• _Task to complete_: An exact copy is needed of the lines from the one that contains "et de M. Martin" through the final line of the data below, with pictures left out.

Records contained in a dataset
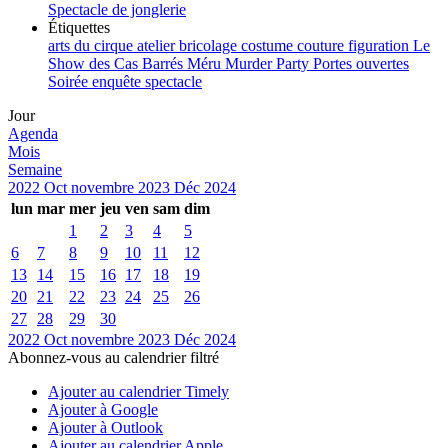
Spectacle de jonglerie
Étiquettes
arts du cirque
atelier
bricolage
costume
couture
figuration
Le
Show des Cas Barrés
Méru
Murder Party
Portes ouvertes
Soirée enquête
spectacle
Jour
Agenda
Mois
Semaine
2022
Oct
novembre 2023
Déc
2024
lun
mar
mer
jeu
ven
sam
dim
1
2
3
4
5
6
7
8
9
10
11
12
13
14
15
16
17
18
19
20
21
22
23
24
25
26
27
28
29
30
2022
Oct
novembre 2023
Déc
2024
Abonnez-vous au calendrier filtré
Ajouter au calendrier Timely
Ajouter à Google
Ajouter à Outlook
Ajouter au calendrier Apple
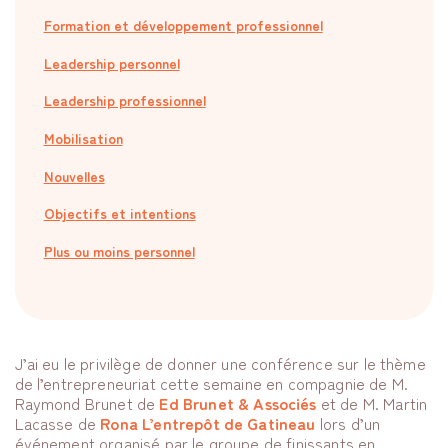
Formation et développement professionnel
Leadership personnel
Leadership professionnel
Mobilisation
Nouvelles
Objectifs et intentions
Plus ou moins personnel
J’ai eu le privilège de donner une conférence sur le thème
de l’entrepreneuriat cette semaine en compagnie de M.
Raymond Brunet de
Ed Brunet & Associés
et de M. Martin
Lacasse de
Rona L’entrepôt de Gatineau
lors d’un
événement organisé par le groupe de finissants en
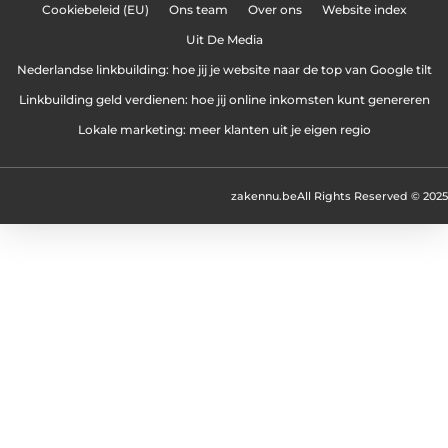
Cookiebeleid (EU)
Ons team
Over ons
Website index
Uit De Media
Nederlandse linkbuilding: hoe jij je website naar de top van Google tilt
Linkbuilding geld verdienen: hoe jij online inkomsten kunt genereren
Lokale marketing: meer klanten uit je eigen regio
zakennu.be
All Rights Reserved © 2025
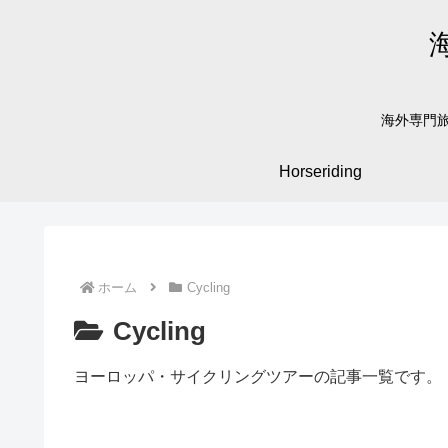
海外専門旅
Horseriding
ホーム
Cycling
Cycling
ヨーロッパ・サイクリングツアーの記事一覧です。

• _Answer_:
et de M. Martin
Lacasse de
Rona L’entrepôt de Gatineau
lors d’un
événement organisé par le groupe de finissants en
Cookiebeleid (EU)
Ons team
Over ons
Website index
Uit De Media
Nederlandse linkbuilding: hoe jij je website naar de top van Google tilt
Linkbuilding geld verdienen: hoe jij online inkomsten kunt genereren
Lokale marketing: meer klanten uit je eigen regio
zakennu.be
All Rights Reserved © 2025
海外専門旅
Horseriding
ホーム
Cycling
Cycling
ヨーロッパ・サイクリングツアーの記事一覧です。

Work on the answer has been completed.